Over on the Daily Beast, curator Ellen Lupton, talks about how the Smithsonian’s Cooper-Hewitt Museum greened up their show Why Design Now? in the Triennial design exhibit.
The exhibit is an annual look at the goings on in the fields of architecture, products, fashion, graphics, and more. In Why Design Now? the ever present beat of sustainability and environmental awareness is shown to have permeated all if these disciplines.
If you’ve ever been to an art exhibit at a museum or gallery, you see the work neatly displayed on clean, crisp walls with accompanying wall text. But did you know that each show requires freshly painted walls, possibly new built walls to accomodate the amount of art, new wall text done in vinyl lettering or printed posters, and catalogues of the work printed in book form and sold in the gift shop? A lot goes into each show as Lupton describes:
Museums often build temporary walls and custom-made display cases and then tear them apart when the show comes down. Large-scale printed graphics typically are mounted with adhesives on to petroleum-based materials such as Sintra (a high-density plastic) and GatorFoam (a lightweight foam board), which can’t be reused or recycled. When exhibitions travel, casework and graphics get shipped from venue to venue in heavy crates. All of this consumes energy and wastes materials.
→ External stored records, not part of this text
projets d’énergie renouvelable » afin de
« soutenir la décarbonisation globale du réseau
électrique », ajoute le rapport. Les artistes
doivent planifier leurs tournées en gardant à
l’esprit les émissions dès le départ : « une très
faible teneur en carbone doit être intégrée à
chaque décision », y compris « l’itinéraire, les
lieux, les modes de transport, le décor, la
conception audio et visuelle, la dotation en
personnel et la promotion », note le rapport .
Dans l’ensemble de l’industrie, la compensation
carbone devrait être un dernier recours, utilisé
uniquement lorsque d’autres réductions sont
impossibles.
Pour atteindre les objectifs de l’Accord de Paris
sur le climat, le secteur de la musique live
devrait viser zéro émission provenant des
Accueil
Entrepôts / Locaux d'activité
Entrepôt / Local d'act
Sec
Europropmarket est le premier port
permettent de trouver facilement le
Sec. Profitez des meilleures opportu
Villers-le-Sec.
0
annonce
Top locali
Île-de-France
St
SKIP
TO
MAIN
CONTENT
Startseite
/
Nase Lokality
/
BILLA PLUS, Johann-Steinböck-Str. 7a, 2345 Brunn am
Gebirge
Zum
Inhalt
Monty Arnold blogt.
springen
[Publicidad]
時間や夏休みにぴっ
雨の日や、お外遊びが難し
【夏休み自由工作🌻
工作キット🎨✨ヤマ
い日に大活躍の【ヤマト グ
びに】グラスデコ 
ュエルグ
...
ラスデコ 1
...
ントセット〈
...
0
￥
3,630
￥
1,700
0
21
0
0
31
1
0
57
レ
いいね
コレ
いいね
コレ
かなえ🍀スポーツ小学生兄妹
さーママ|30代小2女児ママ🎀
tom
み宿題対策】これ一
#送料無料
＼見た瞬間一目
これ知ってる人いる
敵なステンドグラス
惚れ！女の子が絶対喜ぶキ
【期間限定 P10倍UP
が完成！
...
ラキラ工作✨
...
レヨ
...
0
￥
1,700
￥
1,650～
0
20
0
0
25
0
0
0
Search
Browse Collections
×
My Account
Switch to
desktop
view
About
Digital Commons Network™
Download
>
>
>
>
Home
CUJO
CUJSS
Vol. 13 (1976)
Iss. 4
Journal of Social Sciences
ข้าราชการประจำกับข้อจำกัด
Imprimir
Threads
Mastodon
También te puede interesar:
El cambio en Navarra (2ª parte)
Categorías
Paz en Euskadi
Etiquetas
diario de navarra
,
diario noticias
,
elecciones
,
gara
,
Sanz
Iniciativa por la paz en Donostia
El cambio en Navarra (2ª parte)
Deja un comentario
To keep in line with what the Why Design Now? exhibit is all about, the museum wanted to improve their own processes. So how do you green up a museum exhibit? Lupton goes on to talk about how the museum used Flor carpet tiles instead of heavy platforms, zero-VOC paint and varnish, 100 percent post-industrial recycled wood, and a cardboard product made from 50 percent post-consumer waste for labels. They also printed large display images onto fabric, which is easier to roll up and lighter to ship. And finally the exhibition catalogue was printed using soy-based inks on FCS certified paper.
Lupton says in so many words, the effort was a success, “…we were truly pleased to see that this light touch isn’t just better for the environment; it allows for a better museum experience, too.”
What do you think? Are these light touches enough? Or could the museum go further in their greening efforts?